Try Nitpickers.con if you want to catch all the bloopers.
Yes, I am impressed how an actor comes of the rain, with his hair wet, but his clothes are relatively dry. And a minute later he is dry from head to foot!
Blood: I suppose it is too much for the make-up guys to make blood ooze. But my main beef is that somewbody walks around, even for several hours, with red blood all over his face, or wherever he is wounded. Why doesn’t wipe it off? And why does it not clot?
Add to this the indestructible hero, who can take multple blows that would land a normalo in hospital, yet he comes back and knocks down the villain.
…Or the obligatory two guys carrying a 4’ by 8’ sheet of plate glass crossing the street.
Is there a reason why the Bernie Mac character should know that? He’s based out of Chicago, and while the character has probably played AC, it doesn’t necessarily be familiar with its area code. Since my daughter moved to Buffalo, I’m there often yet I couldn’t tell you the area code (especially because she kept her cell number from when she was here in Queens).
As for pronouncing native American place names, I’ve heard different lifelong residents pronounce the same place differently from my years on Long Island. It could be a little grating at times, but I learned not to assume that the way I thought someplace should be pronounced is the right way to pronounce it (and let’s not start on the proper pronunciation of Nebraska).

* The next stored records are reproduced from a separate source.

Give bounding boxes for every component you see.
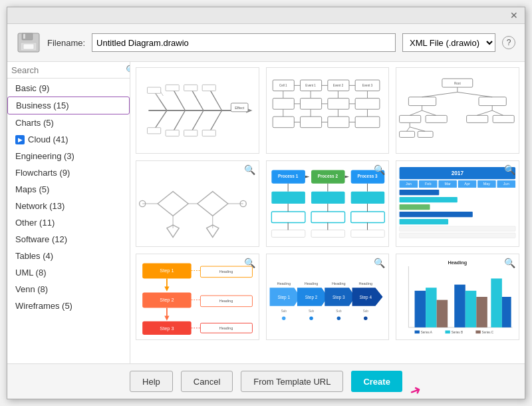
template-cell-7[interactable]: 🔍 Step 1 Step 2 Step 3 Heading <box>136 254 259 340</box>
svg-point-178 <box>364 316 368 320</box>
magnify-icon-7[interactable]: 🔍 <box>244 258 255 268</box>
svg-marker-100 <box>344 176 348 178</box>
template-cell-5[interactable]: 🔍 Process 1 Process 2 Process 3 <box>266 160 390 247</box>
sidebar-item-network[interactable]: Network (13) <box>7 198 130 214</box>
svg-rect-68 <box>426 115 447 122</box>
svg-text:Step 1: Step 1 <box>160 268 174 274</box>
svg-text:Feb: Feb <box>425 182 431 186</box>
svg-line-76 <box>493 110 504 115</box>
sidebar-item-cloud[interactable]: ▶ Cloud (41) <box>7 131 130 148</box>
template-cell-3[interactable]: Root <box>396 67 519 154</box>
svg-line-71 <box>422 110 436 115</box>
sidebar-item-uml[interactable]: UML (8) <box>7 264 130 281</box>
magnify-icon-4[interactable]: 🔍 <box>244 164 255 175</box>
create-button-wrapper: Create ➜ <box>351 371 402 392</box>
svg-text:Apr: Apr <box>465 182 471 186</box>
template-cell-6[interactable]: 🔍 2017 Jan Feb Mar Apr May <box>396 160 519 247</box>
svg-rect-46 <box>300 116 321 128</box>
svg-text:Sub: Sub <box>336 309 342 313</box>
sidebar-item-maps[interactable]: Maps (5) <box>7 181 130 198</box>
from-template-url-button[interactable]: From Template URL <box>241 371 343 392</box>
sidebar-item-wireframes[interactable]: Wireframes (5) <box>7 298 130 314</box>
svg-marker-82 <box>158 192 188 216</box>
svg-text:Event 2: Event 2 <box>332 84 343 87</box>
svg-rect-108 <box>311 230 345 237</box>
help-button[interactable]: Help <box>130 371 173 392</box>
svg-text:Sub: Sub <box>309 309 315 313</box>
svg-text:Step 2: Step 2 <box>160 297 174 303</box>
svg-text:Sub: Sub <box>281 309 287 313</box>
sidebar-item-flowcharts[interactable]: Flowcharts (9) <box>7 164 130 181</box>
svg-point-175 <box>282 316 286 320</box>
create-button[interactable]: Create <box>351 371 402 392</box>
svg-text:Step 2: Step 2 <box>305 295 317 300</box>
svg-rect-138 <box>400 226 515 231</box>
svg-text:Process 1: Process 1 <box>278 174 299 178</box>
svg-text:Heading: Heading <box>448 260 467 266</box>
svg-text:Step 4: Step 4 <box>359 295 372 300</box>
close-button[interactable]: ✕ <box>507 10 521 21</box>
svg-rect-26 <box>202 130 215 136</box>
svg-rect-22 <box>202 85 215 91</box>
svg-rect-187 <box>477 297 488 327</box>
sidebar-item-engineering[interactable]: Engineering (3) <box>7 148 130 164</box>
sidebar-item-charts[interactable]: Charts (5) <box>7 114 130 131</box>
svg-text:May: May <box>483 182 491 186</box>
filetype-select[interactable]: XML File (.drawio) XML File (.xml) HTML … <box>402 33 495 52</box>
title-bar: ✕ <box>7 7 525 24</box>
svg-rect-139 <box>400 233 515 238</box>
template-cell-8[interactable]: 🔍 Step 1 Step 2 Step 3 Step 4 <box>266 254 390 340</box>
sidebar-item-venn[interactable]: Venn (8) <box>7 281 130 298</box>
magnify-icon-6[interactable]: 🔍 <box>504 164 515 175</box>
svg-text:Event 1: Event 1 <box>305 84 316 87</box>
svg-rect-25 <box>184 130 198 136</box>
svg-rect-183 <box>426 288 437 327</box>
new-diagram-dialog: ✕ Filename: XML File (.drawio) XML File … <box>7 7 525 399</box>
svg-text:Step 3: Step 3 <box>332 295 345 300</box>
template-cell-4[interactable]: 🔍 <box>136 160 259 247</box>
svg-rect-101 <box>271 192 305 204</box>
template-cell-2[interactable]: Cell 1 Event 1 Event 2 Event 3 <box>266 67 390 154</box>
svg-marker-147 <box>164 315 169 320</box>
svg-rect-72 <box>467 115 488 122</box>
svg-rect-189 <box>502 297 511 327</box>
sidebar-item-business[interactable]: Business (15) <box>7 97 130 114</box>
magnify-icon-9[interactable]: 🔍 <box>504 258 515 268</box>
svg-rect-184 <box>437 300 448 327</box>
svg-text:Series A: Series A <box>421 331 433 334</box>
svg-text:Heading: Heading <box>219 326 233 330</box>
sidebar-item-tables[interactable]: Tables (4) <box>7 248 130 264</box>
svg-rect-188 <box>491 278 503 327</box>
filename-input[interactable] <box>92 33 396 52</box>
svg-rect-103 <box>350 192 384 204</box>
svg-rect-40 <box>327 99 348 110</box>
magnify-icon-8[interactable]: 🔍 <box>374 258 385 268</box>
svg-point-177 <box>336 316 340 320</box>
svg-rect-186 <box>466 291 477 327</box>
template-cell-1[interactable]: Effect <box>136 67 259 154</box>
svg-rect-20 <box>166 85 179 91</box>
filetype-help-icon[interactable]: ? <box>502 36 515 49</box>
filename-label: Filename: <box>47 38 85 48</box>
svg-rect-102 <box>311 192 345 204</box>
template-cell-9[interactable]: 🔍 Heading <box>396 254 519 340</box>
search-input[interactable] <box>11 65 123 75</box>
svg-rect-24 <box>166 130 179 136</box>
svg-text:Event 3: Event 3 <box>362 84 372 87</box>
svg-line-8 <box>173 89 185 110</box>
svg-marker-99 <box>305 176 309 178</box>
svg-rect-134 <box>400 197 458 202</box>
magnify-icon-5[interactable]: 🔍 <box>374 164 385 175</box>
sidebar-item-basic[interactable]: Basic (9) <box>7 80 130 97</box>
svg-marker-83 <box>198 192 228 216</box>
svg-text:Jan: Jan <box>406 182 412 186</box>
cancel-button[interactable]: Cancel <box>181 371 233 392</box>
svg-rect-105 <box>311 212 345 223</box>
sidebar: 🔍 Basic (9) Business (15) Charts (5) ▶ C… <box>7 62 130 363</box>
svg-rect-2 <box>23 34 25 39</box>
svg-line-10 <box>209 89 221 110</box>
cloud-badge-icon: ▶ <box>15 135 25 144</box>
sidebar-item-software[interactable]: Software (12) <box>7 231 130 248</box>
sidebar-item-other[interactable]: Other (11) <box>7 214 130 231</box>
svg-text:Heading: Heading <box>304 282 318 286</box>
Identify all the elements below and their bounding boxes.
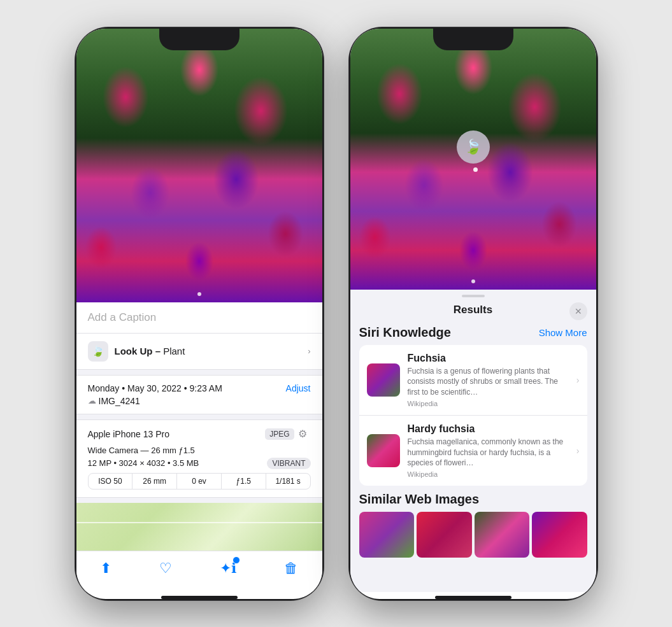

In Tour of Duty (which was actually a pretty good series, despite the F-4s being clearly marked “Hawaii National Guard” and painted in '80s camouflage schemes), the hot female journalist asked one of the GIs “How long have you been in COUN-try?”
The phrase is “IN country.” For crying out loud, there are technical advisers who will help you get the jargon right! :mad:
Have you ever seen the Soviet version of War and Peace? I used to attend all-night showings of it and would be nodding off by four in the morning. Then the Battle of Borodino would start and I’d be jolted awake by the entire French cavalry charging down on me! :eek:
Now *that *was one helluva battle, and it seemed to go on forever! I could say the same thing about Waterloo (which had the same director), but that’s only natural. That movie was about the battle only.
This makes sense, except Bernie was implying he knew the correct area code right off the top of his head. Apparently, he didn’t.